Several species of Clostridium are important to human and animal health. C. difficile, C. perfringens and C. botulinium are commonly known food-contaminating bacteria. The Clostridium bacterium is able to form spores and these spores are able to survive under various conditions. Under some conditions Clostridium difficile bacteria can outgrow and outnumber the normal gut microbiota. Such a condition can be very harmful, causing loss of appetite, diarrhea, abdominal pain and edema of the intestine. This can develop into pseudomembraneous colitis and in rare cases in toxic megacolon. Treatment for C. difficile can be difficult due to its ability as a spore to survive classical antibiotic treatment, which is performed with vancomycin and/or metronidazole. Also a recently introduced antibiotic, fidaxomycin, seems not be active against C. difficile spores. Currently the best approach is via fecal transplantation, where the gut content is replaced by that of a healthy individual. Of course, such a fecal transplantation is more costly, since this has to be performed under close medical surveillance.
The abundance of C. difficile infections has been increasing in the last decades. Infection with this bacterium is the most abundant bacterial infection in health care institutions. Thus, adequate treatment for infections of C. difficile, which especially also affects the spores of C. difficile, is urgently needed.

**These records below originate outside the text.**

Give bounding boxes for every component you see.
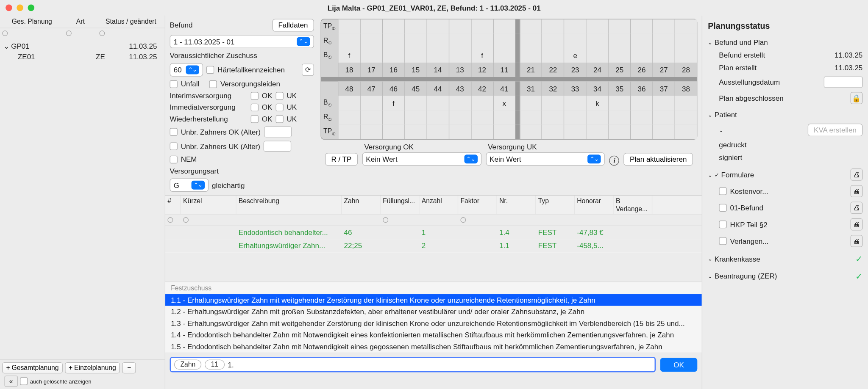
- tooth-cell-21[interactable]: [520, 19, 542, 34]
- ausstellungsdatum-input[interactable]: [824, 77, 863, 88]
- tooth-cell-43[interactable]: 43: [448, 81, 470, 96]
- filter-circle[interactable]: [99, 30, 105, 36]
- remove-button[interactable]: −: [122, 362, 136, 373]
- filter-circle[interactable]: [66, 30, 72, 36]
- tooth-cell-13[interactable]: [448, 48, 470, 63]
- wieder-uk-checkbox[interactable]: [275, 115, 283, 123]
- tooth-cell-41[interactable]: [493, 125, 515, 139]
- tooth-cell-25[interactable]: 25: [608, 63, 630, 77]
- col-status[interactable]: Status / geändert: [97, 16, 165, 28]
- tooth-cell-17[interactable]: [360, 48, 382, 63]
- tooth-cell-34[interactable]: [586, 110, 608, 124]
- interim-uk-checkbox[interactable]: [275, 92, 283, 99]
- tooth-cell-18[interactable]: [338, 34, 360, 48]
- table-row[interactable]: Erhaltungswürdiger Zahn...22;2521.1FEST-…: [165, 239, 702, 252]
- tooth-cell-44[interactable]: [426, 125, 448, 139]
- tooth-cell-38[interactable]: [675, 96, 697, 110]
- tooth-cell-21[interactable]: [520, 48, 542, 63]
- table-row[interactable]: Endodontisch behandelter...4611.4FEST-47…: [165, 226, 702, 239]
- tooth-cell-33[interactable]: 33: [564, 81, 586, 96]
- versorgungsart-select[interactable]: G ⌃⌄: [170, 178, 209, 191]
- tooth-cell-27[interactable]: [652, 19, 674, 34]
- tooth-cell-14[interactable]: [426, 34, 448, 48]
- tooth-cell-47[interactable]: [360, 110, 382, 124]
- tooth-cell-23[interactable]: e: [564, 48, 586, 63]
- tooth-cell-23[interactable]: 23: [564, 63, 586, 77]
- unbr-ok-checkbox[interactable]: [170, 128, 178, 135]
- tooth-cell-24[interactable]: [586, 48, 608, 63]
- tooth-cell-42[interactable]: 42: [471, 81, 493, 96]
- tooth-cell-15[interactable]: [404, 19, 426, 34]
- tooth-cell-35[interactable]: [608, 125, 630, 139]
- tooth-cell-15[interactable]: 15: [404, 63, 426, 77]
- tooth-cell-35[interactable]: [608, 96, 630, 110]
- tooth-cell-28[interactable]: [675, 48, 697, 63]
- tooth-cell-31[interactable]: [520, 96, 542, 110]
- tooth-cell-32[interactable]: 32: [542, 81, 564, 96]
- tooth-cell-25[interactable]: [608, 19, 630, 34]
- tooth-cell-32[interactable]: [542, 110, 564, 124]
- tooth-cell-42[interactable]: [471, 96, 493, 110]
- filter-circle[interactable]: [2, 30, 8, 36]
- tooth-cell-11[interactable]: [493, 48, 515, 63]
- tooth-cell-46[interactable]: f: [382, 96, 404, 110]
- tooth-cell-21[interactable]: 21: [520, 63, 542, 77]
- tooth-cell-23[interactable]: [564, 19, 586, 34]
- krankenkasse-section[interactable]: ⌄Krankenkasse✓: [708, 251, 862, 266]
- tooth-cell-47[interactable]: 47: [360, 81, 382, 96]
- tooth-cell-45[interactable]: [404, 110, 426, 124]
- tooth-cell-46[interactable]: 46: [382, 81, 404, 96]
- tooth-cell-17[interactable]: 17: [360, 63, 382, 77]
- dropdown-item[interactable]: 1.2 - Erhaltungswürdiger Zahn mit großen…: [165, 306, 702, 317]
- immediat-ok-checkbox[interactable]: [251, 103, 259, 111]
- col-ges-planung[interactable]: Ges. Planung: [0, 16, 64, 28]
- tooth-cell-34[interactable]: [586, 125, 608, 139]
- tooth-cell-25[interactable]: [608, 48, 630, 63]
- tooth-cell-36[interactable]: [630, 110, 652, 124]
- tooth-cell-45[interactable]: [404, 96, 426, 110]
- filter-circle[interactable]: [460, 217, 466, 223]
- print-icon[interactable]: 🖨: [851, 185, 863, 197]
- tooth-cell-12[interactable]: [471, 19, 493, 34]
- kostenvor-checkbox[interactable]: [719, 187, 726, 195]
- tooth-cell-23[interactable]: [564, 34, 586, 48]
- info-icon[interactable]: i: [609, 156, 620, 166]
- unbr-ok-input[interactable]: [264, 126, 292, 137]
- tooth-cell-18[interactable]: f: [338, 48, 360, 63]
- tooth-cell-28[interactable]: 28: [675, 63, 697, 77]
- tooth-cell-46[interactable]: [382, 110, 404, 124]
- zuschuss-stepper[interactable]: 60 ⌃⌄: [170, 63, 203, 76]
- befund-plan-section[interactable]: ⌄Befund und Plan: [708, 36, 862, 49]
- dropdown-item[interactable]: 1.3 - Erhaltungswürdiger Zahn mit weitge…: [165, 317, 702, 329]
- code-input[interactable]: [228, 360, 651, 369]
- formulare-section[interactable]: ⌄✓Formulare🖨: [708, 166, 862, 183]
- tooth-cell-46[interactable]: [382, 125, 404, 139]
- tooth-cell-37[interactable]: [652, 96, 674, 110]
- tooth-cell-26[interactable]: [630, 19, 652, 34]
- col-art[interactable]: Art: [64, 16, 97, 28]
- tooth-cell-26[interactable]: 26: [630, 63, 652, 77]
- tooth-cell-47[interactable]: [360, 125, 382, 139]
- immediat-uk-checkbox[interactable]: [275, 103, 283, 111]
- tooth-cell-48[interactable]: [338, 125, 360, 139]
- tooth-cell-13[interactable]: [448, 19, 470, 34]
- print-icon[interactable]: 🖨: [851, 201, 863, 214]
- tooth-cell-16[interactable]: [382, 48, 404, 63]
- tooth-cell-48[interactable]: [338, 110, 360, 124]
- befund-select[interactable]: 1 - 11.03.2025 - 01 ⌃⌄: [170, 35, 314, 48]
- tooth-cell-41[interactable]: 41: [493, 81, 515, 96]
- print-icon[interactable]: 🖨: [851, 235, 863, 247]
- unbr-uk-input[interactable]: [264, 141, 291, 152]
- tooth-cell-42[interactable]: [471, 110, 493, 124]
- beantragung-section[interactable]: ⌄Beantragung (ZER)✓: [708, 269, 862, 284]
- rtp-button[interactable]: R / TP: [325, 153, 358, 166]
- tooth-cell-15[interactable]: [404, 34, 426, 48]
- nem-checkbox[interactable]: [170, 155, 178, 163]
- tooth-cell-22[interactable]: [542, 19, 564, 34]
- tooth-cell-37[interactable]: [652, 125, 674, 139]
- tooth-cell-26[interactable]: [630, 48, 652, 63]
- versorgung-uk-select[interactable]: Kein Wert ⌃⌄: [486, 152, 605, 166]
- main-input-wrapper[interactable]: Zahn 11: [170, 357, 656, 372]
- tooth-cell-25[interactable]: [608, 34, 630, 48]
- tooth-cell-28[interactable]: [675, 34, 697, 48]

Next to C. difficile other Clostridum species are known for their toxic effects. C. perfringens is a Gram-positive square-ended anaerobic (microaerophilic) bacillus classified in Group III of the Family Bacillaceae. This non-motile member of the clostridia forms oval, central spores rarely seen in culture unless grown in specially formulated media, although the spores are produced readily in the intestine. Capsules may be seen in smears from tissue. Nitrate is reduced and lecithinase (alpha-toxin activity) can be demonstrated in egg yolk medium (Nagler reaction). Sugar reactions (acid and gas) may be irregular. Food poisoning from C. perfringens gives rise to abdominal pain, nausea and acute diarrhea 8-24 h after the ingestion of large numbers of the organism, a proportion of which survive the acid conditions of the stomach (Sutton & Hobbs, 1971). The illness is usually brief and full recovery within 24-48 h is normal. However, death occasionally occurs in the elderly or otherwise debilitated patients, e.g. in hospitals or institutions (Smith, 1998). The symptoms of the disease are caused by an enterotoxin. C. perfringens is grouped into 5 types A-E according to the exotoxins (soluble antigens) produced. Types A, C and D are pathogens for humans, types B, C, D and E, and possibly A also, affect animals. The enterotoxin produced by types A and C is distinct from the exotoxins and is responsible for the acute diarrhea that is the predominant symptom of C. perfringens food poisoning. The beta-toxin of type C appears to be the necrotic factor in the disease enteritis necroticans jejunitis (“pig-bel”). Type A strains are responsible for gas gangrene (myonecrosis), necrotizing colitis, peripheral pyrexia, septicemia as well as food poisoning.
Botulinum neurotoxin (BoNT) from C. botulinium has the capacity to cause disease in essentially all vertebrates. Symptoms may appear in a few hours or take several days to appear. Initial symptoms such as weakness, fatigue and vertigo, are usually followed by blurred vision and progressive difficulty in speaking and swallowing. In type E botulism nausea and vomiting often occur early in the illness and probably contribute to its lower mortality than types A and B. Disturbed vision and difficulty in speaking and swallowing are due to neurological implications involving extra-ocular and pharynx muscles. Weakening of diaphragm and respiratory muscles also occurs and death is usually due to respiratory failure. Specifically neurotransmission of the peripheral nerve system is blocked. The mortality rate has fallen due to early diagnosis, prompt administration of antitoxin, and artificial maintenance of respiration. The illness is serious and full recovery usually takes many months.
C. tetanus causes one of the major diseases still present in developing countries, tetanus. Tetanus has been known to take up to ten years to manifest, but normally, incubation period is a few days to a few weeks. The first signs of the disease include mild muscle contractions at the site of infection as the infection gradually spreads along nerve fibers to the spinal cord and brain stem. Trismus (lockjaw) ensues with continued rigidity and spasms of the extremities. Death occurs when spasms interfere with respiration.
Clostridium belongs to the Gram-positive bacteria, of which many are known as pathogens. Examples of those pathogenic Gram-positive bacteria are the spore forming Bacillus species, the non-spore-forming bacilli Corynebacterium and Listeria and the sphere-shaped Streptococcus and Staphylococcus. Especially the latter one, of which S. aureus is the most common representative often give lead to bacteria that are multi-resistant (MRSA). Accordingly, new antibiotics that can be used against these bacteria are urgently needed.